Log out from iCloud and sign back in
Your iCloud details could have been cached, and simple logging out often fixes that.
Restart your computer
This sounds really basic, but it did work for some users on Mac forums. Also, you may wait for a couple of hours and try again. Apple is probably fixing things on the fly, and next time you log in the issue could be fixed on their end.
Update your macOS Monterey
macOS Monterey will have many incremental updates aimed at bug fixing. Go to System Preferences > Software Updates for your less buggy version of Monterey.
Network preferences prevent content from loading
Another email-related issue that people are having on Monterey. The problem, after a quick investigation, seems to do with email security settings.
Check your Mail Preferences
- Open the Mail app.
- Click on Preferences > Privacy
- Try to disable Mail privacy protection from there.
Download Wlan Controller Agent For Mac 1.3 Software
Also, if you use a VPN, turn it off to see if it solves the problem. If the problem is still there, try opening:
- Apple menu > System Preferences > Network
- Choose a network service from the list on the left.
- Select Advanced > Proxies.
It may be that the email content is restricted on the level of proxies.
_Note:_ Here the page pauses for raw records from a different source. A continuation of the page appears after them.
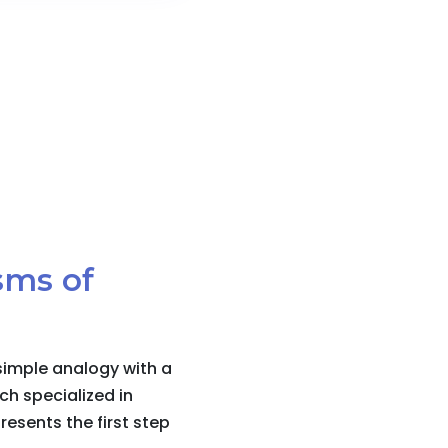
sms of
simple analogy with a
ch specialized in
esents the first step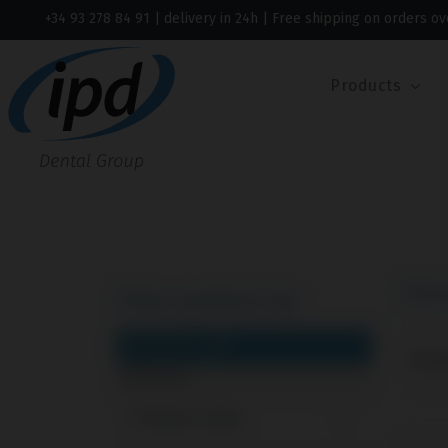
+34 93 278 84 91
| delivery in 24h | Free shipping on orders ov
Products
Pr
Filter products by:
CLEAR FILTERS
Showi
Multi-Unit
Product type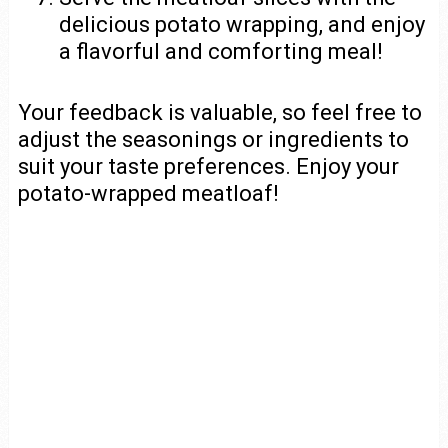
delicious potato wrapping, and enjoy
a flavorful and comforting meal!
Your feedback is valuable, so feel free to
adjust the seasonings or ingredients to
suit your taste preferences. Enjoy your
potato-wrapped meatloaf!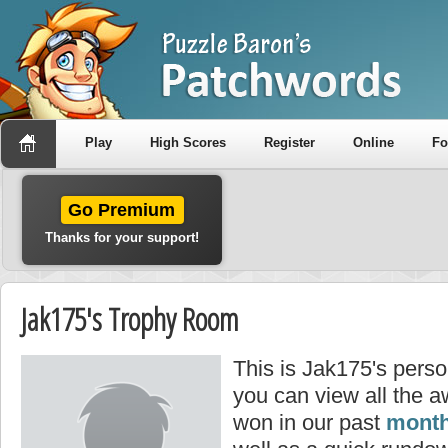
Play
High Scores
Register
Online
F
Go Premium
Thanks for your support!
Jak175's Trophy Room
This is Jak175's pers
you can view all the 
won in our past
month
So this panel may help you figure out what’s going on. But be careful with modifying any settings there.
We rarely go back to past email attachments, but after a while they may grow out of proportion. Sadly, there’s no way to delete all the unneeded Mail attachments at once. So you end up losing more and more space as time goes by.
A little trick will do the job. You can use the app called CleanMyMac X - it has a free version you can download. Install the app and click Mail Attachments in the sidebar. This will quickly free up lots of potentially wasted space in Mail.
10. Mac won’t shut down on macOS Monterey
Who would have thought macOS Monterey would be impossible to shut down? What prevents the shutdown is always apps, often not visible on the surface.
Use Activity Monitor to force quit running apps
- Go to the Launchpad and type in Activity Monitor in the search bar.
- Under the Energy tab, you can see apps that are running.
- Use the Stop button to force quit the suspect apps.
Press and hold the Power button.
Press Command + Control + Power.
11. Mac overheating after the Monterey upgrade
Again, this issue is very common for new operating systems and boils down to memory management. When the processor is hogged, at its peak capabilities, the Mac will get hot. And what loads the processor is, you guessed it, apps.
- You may check your Activity Monitor to close those unwanted apps (see the previous step).
- Also, review your Launch Agents and startup items as suggested in this article.
- If the issue keeps repeating, try resetting the SMC (find the instructions in the chapter about Battery Drain in this article).
Download Wlancontroller Agent For Mac 1.3 Download
Many apps still need to be optimized for Monterey, which will make them more energy effective.
Download Wlan Controller Agent For Mac 1.3 Free
12. Screen saver broken on macOS Monterey
If you try to use your photo as a screensaver, it will not always work on Monterey. Is it a minor bug or is screensaver somehow working differently now? Ken Burns and other slideshow effects seem to be not available with custom photos.
One explanation is that the directory that the photos are taken from cloud refer to a different or empty place after upgrading to Monterey. Try updating the Source link in the dropdown menu. You may try and move your photos to a different folder and set it a source destination.
Download Wlan Controller Agent For Mac 1.3 Pro
macOS Monterey is a great new update, but things may go out of control when you upgrade your Mac. Follow this guide to fix the issues that may occur during and after you install the new macOS.